Without GATOR1 proteins, blood cancer cells would ‘never run out of steam’, Australian researchers say.
Researchers have identified GATOR1 proteins that act as blood cancer suppressors by inhibiting the mTOR pathway and suggest that an established drug could be used for therapy.
Over the eight-year study, Australian and international researchers used CRISPR technology to screen more than 80% of the human genome and found that when the mTORC1 inhibitory complex GATOR1 genes are lacking, lymphoma growth accelerates.
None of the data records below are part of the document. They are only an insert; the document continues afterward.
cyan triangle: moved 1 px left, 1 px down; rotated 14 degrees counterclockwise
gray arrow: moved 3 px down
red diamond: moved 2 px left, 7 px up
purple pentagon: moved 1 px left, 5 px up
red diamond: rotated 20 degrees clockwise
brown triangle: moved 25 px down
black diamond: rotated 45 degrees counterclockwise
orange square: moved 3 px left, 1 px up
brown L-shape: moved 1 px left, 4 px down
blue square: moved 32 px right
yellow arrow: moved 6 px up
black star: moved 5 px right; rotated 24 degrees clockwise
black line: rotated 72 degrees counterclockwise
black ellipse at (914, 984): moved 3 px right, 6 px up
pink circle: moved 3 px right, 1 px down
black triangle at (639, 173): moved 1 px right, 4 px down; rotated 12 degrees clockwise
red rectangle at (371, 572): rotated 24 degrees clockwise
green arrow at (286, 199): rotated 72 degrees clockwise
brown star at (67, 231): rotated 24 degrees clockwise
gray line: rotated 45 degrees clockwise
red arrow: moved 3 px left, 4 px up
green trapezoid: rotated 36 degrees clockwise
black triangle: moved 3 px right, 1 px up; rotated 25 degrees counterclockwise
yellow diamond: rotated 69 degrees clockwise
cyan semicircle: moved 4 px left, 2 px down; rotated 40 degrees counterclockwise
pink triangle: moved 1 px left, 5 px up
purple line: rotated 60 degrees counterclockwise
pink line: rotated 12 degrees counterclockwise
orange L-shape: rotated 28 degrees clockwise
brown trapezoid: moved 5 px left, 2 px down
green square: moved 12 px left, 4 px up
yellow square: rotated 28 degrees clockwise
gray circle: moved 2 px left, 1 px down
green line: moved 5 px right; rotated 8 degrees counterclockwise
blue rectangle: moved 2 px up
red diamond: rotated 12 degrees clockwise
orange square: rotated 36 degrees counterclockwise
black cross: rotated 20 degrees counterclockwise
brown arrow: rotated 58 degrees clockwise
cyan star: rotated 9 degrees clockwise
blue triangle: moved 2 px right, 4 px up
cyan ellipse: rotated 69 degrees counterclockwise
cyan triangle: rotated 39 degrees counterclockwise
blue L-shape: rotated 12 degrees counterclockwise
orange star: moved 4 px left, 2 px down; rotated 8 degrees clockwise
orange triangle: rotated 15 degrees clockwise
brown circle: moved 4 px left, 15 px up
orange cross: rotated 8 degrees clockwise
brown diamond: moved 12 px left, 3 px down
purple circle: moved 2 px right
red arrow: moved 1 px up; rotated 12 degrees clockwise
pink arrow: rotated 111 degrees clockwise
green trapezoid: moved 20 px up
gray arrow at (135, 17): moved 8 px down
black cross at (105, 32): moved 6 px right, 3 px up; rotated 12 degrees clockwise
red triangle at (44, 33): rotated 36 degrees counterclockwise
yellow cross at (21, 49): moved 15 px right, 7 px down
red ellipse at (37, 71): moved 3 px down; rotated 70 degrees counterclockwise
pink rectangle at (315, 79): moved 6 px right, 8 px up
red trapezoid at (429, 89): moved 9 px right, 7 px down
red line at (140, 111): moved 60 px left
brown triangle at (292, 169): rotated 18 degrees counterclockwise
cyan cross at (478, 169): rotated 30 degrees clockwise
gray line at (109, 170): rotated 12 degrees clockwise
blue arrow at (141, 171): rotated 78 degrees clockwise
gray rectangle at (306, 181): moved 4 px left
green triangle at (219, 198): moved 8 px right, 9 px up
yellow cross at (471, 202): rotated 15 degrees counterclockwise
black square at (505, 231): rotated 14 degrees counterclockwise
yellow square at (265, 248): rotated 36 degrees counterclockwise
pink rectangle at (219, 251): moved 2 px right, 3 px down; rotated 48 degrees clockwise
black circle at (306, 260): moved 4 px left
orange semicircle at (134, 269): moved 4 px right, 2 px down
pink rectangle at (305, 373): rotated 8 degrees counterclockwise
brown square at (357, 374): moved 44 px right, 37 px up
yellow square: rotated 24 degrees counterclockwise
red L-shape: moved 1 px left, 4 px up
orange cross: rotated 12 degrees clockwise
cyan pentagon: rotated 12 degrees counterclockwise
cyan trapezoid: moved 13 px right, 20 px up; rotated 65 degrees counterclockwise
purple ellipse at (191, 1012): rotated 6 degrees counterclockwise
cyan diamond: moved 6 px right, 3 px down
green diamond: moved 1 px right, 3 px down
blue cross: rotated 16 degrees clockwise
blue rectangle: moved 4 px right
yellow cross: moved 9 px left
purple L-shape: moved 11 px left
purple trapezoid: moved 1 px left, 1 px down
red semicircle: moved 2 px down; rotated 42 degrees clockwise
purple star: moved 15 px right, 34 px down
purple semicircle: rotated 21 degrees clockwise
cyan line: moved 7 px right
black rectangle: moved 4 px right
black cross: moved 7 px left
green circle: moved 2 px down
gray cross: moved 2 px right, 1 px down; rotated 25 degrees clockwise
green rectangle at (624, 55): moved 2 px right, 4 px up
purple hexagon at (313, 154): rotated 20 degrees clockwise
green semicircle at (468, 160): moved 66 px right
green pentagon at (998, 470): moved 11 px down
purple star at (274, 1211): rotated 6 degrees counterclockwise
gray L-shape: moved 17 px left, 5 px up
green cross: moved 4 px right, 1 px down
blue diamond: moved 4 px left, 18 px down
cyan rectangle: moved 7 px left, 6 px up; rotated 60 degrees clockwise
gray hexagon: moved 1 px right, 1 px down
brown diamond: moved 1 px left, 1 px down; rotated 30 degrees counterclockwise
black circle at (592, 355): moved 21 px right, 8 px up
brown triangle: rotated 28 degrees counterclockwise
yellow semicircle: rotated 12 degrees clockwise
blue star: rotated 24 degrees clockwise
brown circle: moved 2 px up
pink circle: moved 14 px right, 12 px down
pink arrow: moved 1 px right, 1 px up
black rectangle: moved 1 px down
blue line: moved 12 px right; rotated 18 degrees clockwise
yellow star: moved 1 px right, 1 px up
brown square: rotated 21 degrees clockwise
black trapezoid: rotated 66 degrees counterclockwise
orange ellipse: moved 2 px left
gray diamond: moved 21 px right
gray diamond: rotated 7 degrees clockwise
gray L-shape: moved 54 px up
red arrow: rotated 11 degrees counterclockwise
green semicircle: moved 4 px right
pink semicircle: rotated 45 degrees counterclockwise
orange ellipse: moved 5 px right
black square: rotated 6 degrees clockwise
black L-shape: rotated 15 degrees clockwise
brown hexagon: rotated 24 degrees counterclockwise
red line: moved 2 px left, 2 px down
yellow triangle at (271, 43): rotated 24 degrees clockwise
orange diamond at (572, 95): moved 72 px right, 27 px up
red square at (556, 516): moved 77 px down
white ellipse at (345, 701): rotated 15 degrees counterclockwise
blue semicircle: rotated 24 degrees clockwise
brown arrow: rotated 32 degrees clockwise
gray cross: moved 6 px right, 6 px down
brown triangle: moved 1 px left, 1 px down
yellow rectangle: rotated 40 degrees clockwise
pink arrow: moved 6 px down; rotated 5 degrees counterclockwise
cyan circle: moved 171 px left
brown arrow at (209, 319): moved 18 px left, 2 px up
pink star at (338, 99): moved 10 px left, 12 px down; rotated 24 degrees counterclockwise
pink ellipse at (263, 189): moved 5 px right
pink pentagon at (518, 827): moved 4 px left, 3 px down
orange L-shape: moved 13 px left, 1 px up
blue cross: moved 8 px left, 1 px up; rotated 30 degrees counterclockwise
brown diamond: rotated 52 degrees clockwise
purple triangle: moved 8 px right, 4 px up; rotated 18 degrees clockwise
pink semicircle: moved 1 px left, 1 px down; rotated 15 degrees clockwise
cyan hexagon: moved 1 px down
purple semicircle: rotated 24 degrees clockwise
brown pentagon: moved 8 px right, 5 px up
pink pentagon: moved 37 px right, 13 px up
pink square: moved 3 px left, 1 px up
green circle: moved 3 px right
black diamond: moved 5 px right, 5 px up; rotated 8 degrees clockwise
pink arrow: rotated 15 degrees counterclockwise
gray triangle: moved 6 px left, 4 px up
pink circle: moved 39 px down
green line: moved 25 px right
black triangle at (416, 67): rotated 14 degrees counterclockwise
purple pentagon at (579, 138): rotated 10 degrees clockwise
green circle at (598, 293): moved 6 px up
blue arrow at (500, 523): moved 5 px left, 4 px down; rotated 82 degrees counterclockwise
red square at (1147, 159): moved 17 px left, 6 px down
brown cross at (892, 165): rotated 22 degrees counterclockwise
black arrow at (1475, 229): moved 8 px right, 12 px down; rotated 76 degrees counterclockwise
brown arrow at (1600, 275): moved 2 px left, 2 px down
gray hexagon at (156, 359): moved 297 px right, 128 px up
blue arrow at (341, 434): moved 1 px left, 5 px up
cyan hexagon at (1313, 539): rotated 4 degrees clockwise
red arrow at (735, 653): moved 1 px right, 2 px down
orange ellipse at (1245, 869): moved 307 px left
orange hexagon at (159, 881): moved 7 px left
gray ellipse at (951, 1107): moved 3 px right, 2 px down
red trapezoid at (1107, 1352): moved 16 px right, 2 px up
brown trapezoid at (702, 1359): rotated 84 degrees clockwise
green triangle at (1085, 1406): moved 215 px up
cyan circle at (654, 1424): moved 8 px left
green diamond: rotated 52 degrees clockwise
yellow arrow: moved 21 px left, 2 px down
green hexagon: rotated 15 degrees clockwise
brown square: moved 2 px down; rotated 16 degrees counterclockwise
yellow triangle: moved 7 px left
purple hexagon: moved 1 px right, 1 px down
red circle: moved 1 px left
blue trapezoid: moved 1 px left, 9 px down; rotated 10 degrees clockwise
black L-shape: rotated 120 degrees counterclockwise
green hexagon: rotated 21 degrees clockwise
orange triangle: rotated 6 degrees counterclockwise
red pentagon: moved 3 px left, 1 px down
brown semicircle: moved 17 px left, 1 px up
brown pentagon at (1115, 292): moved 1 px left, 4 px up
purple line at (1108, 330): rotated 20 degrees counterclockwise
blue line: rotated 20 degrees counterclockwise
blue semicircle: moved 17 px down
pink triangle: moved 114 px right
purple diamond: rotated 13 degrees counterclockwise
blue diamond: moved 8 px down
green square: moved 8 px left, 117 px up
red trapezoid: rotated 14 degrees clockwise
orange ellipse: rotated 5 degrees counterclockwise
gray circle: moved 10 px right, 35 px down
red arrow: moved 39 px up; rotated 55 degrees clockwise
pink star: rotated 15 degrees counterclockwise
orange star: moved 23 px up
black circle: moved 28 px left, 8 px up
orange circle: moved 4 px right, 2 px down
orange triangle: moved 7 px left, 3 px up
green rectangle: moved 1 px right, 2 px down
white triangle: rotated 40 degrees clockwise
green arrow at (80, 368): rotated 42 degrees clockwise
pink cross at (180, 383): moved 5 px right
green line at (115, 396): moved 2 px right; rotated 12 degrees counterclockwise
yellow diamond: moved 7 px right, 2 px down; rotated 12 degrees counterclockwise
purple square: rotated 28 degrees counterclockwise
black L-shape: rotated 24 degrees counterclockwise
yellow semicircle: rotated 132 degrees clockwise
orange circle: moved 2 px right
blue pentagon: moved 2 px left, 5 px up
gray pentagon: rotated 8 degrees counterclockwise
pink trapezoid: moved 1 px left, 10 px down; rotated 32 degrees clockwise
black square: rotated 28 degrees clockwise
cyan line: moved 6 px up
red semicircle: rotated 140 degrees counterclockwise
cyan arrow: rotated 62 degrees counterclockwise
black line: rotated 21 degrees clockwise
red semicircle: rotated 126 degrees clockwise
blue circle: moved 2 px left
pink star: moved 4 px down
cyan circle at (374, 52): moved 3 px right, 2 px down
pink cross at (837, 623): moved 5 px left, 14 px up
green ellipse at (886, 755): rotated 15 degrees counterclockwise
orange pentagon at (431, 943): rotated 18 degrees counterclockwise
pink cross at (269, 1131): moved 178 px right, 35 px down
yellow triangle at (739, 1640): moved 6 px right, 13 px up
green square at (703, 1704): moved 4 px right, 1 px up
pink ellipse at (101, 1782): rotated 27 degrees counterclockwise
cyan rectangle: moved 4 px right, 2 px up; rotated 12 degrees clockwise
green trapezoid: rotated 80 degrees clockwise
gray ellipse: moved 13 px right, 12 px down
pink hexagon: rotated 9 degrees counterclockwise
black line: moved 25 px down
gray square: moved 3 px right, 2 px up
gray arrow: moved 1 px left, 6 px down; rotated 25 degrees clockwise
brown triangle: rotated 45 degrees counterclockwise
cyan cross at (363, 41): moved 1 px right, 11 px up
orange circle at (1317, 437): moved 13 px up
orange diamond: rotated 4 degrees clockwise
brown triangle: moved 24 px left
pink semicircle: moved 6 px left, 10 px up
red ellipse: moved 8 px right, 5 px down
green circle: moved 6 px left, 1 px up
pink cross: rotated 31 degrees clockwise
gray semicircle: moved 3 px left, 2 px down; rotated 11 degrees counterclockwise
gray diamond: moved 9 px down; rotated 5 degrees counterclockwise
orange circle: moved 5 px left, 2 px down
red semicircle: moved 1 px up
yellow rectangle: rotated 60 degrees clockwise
“We found that the mTOR inhibitory GATOR1 pathway plays a previously underappreciated critical role in MYC-driven lymphoma development as sgRNAs targeting genes encoding the components of this complex outcompeted sgRNAs against most other genes,” researchers from the Olivia Newton-John Cancer Research Institute, The Walter and Eliza Hall Institute of Medical Research and the Peter MacCallum Cancer Centre said in Nature Communications.
Senior author and CEO of the Olivia Newton-John Cancer Research Institute, Professor Marco Herold, said CRISPR screening revealed many genes that had previously been described as tumour suppressive genes.
“But we also found novel candidates, and one of these novel candidates is a negative regulator of the mTOR pathway, which regulates all things concerning metabolism within cells,” he told Haematology Republic.
“The mTOR pathway is very strictly regulated by many inhibitory proteins, because once there is no more fuel around, it needs to signal a slow-down, and it thereby inhibits this mTOR pathway.”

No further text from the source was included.